| TASK OBJECTIVE |
The required output is every record, written out exactly.

| Stored records |
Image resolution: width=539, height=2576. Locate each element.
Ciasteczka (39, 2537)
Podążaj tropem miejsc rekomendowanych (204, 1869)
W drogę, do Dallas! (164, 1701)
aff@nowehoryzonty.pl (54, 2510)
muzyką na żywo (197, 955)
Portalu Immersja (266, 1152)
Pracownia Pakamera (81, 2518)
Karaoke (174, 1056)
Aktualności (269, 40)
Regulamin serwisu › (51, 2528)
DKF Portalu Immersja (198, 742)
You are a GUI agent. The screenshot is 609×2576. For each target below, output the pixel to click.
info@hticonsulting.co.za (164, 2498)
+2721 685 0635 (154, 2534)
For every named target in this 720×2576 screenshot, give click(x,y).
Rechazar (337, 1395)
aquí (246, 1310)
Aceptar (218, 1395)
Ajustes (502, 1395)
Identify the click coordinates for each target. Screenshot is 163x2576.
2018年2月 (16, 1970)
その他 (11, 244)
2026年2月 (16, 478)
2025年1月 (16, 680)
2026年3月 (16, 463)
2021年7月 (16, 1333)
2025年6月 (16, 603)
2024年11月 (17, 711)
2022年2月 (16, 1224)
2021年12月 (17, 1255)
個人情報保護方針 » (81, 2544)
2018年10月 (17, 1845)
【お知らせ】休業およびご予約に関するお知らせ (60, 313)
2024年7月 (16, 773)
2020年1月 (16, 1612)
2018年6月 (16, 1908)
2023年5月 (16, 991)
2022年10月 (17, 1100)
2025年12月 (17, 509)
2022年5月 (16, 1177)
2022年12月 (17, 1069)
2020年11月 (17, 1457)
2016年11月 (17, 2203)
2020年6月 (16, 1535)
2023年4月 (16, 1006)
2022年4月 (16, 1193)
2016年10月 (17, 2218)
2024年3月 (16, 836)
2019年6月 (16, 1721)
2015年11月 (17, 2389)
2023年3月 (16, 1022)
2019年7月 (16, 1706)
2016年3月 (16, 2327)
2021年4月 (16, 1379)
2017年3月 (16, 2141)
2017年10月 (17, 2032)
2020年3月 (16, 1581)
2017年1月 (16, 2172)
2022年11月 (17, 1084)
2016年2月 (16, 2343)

| OUTPUT FOR THIS EXERCISE |
Image resolution: width=539, height=2576. Locate each element.
Ciasteczka (39, 2537)
Podążaj tropem miejsc rekomendowanych (204, 1869)
W drogę, do Dallas! (164, 1701)
aff@nowehoryzonty.pl (54, 2510)
muzyką na żywo (197, 955)
Portalu Immersja (266, 1152)
Pracownia Pakamera (81, 2518)
Karaoke (174, 1056)
Aktualności (269, 40)
Regulamin serwisu › (51, 2528)
DKF Portalu Immersja (198, 742)
You are a GUI agent. The screenshot is 609×2576. For each target below, output the pixel to click.
info@hticonsulting.co.za (164, 2498)
+2721 685 0635 (154, 2534)
For every named target in this 720×2576 screenshot, give click(x,y).
Rechazar (337, 1395)
aquí (246, 1310)
Aceptar (218, 1395)
Ajustes (502, 1395)
Identify the click coordinates for each target. Screenshot is 163x2576.
2018年2月 (16, 1970)
その他 (11, 244)
2026年2月 (16, 478)
2025年1月 (16, 680)
2026年3月 (16, 463)
2021年7月 (16, 1333)
2025年6月 (16, 603)
2024年11月 (17, 711)
2022年2月 (16, 1224)
2021年12月 (17, 1255)
個人情報保護方針 » (81, 2544)
2018年10月 (17, 1845)
【お知らせ】休業およびご予約に関するお知らせ (60, 313)
2024年7月 (16, 773)
2020年1月 (16, 1612)
2018年6月 (16, 1908)
2023年5月 (16, 991)
2022年10月 (17, 1100)
2025年12月 (17, 509)
2022年5月 (16, 1177)
2022年12月 (17, 1069)
2020年11月 (17, 1457)
2016年11月 (17, 2203)
2020年6月 (16, 1535)
2023年4月 (16, 1006)
2022年4月 (16, 1193)
2016年10月 (17, 2218)
2024年3月 (16, 836)
2019年6月 (16, 1721)
2015年11月 (17, 2389)
2023年3月 (16, 1022)
2019年7月 (16, 1706)
2016年3月 (16, 2327)
2021年4月 (16, 1379)
2017年3月 (16, 2141)
2017年10月 (17, 2032)
2020年3月 (16, 1581)
2017年1月 (16, 2172)
2022年11月 (17, 1084)
2016年2月 (16, 2343)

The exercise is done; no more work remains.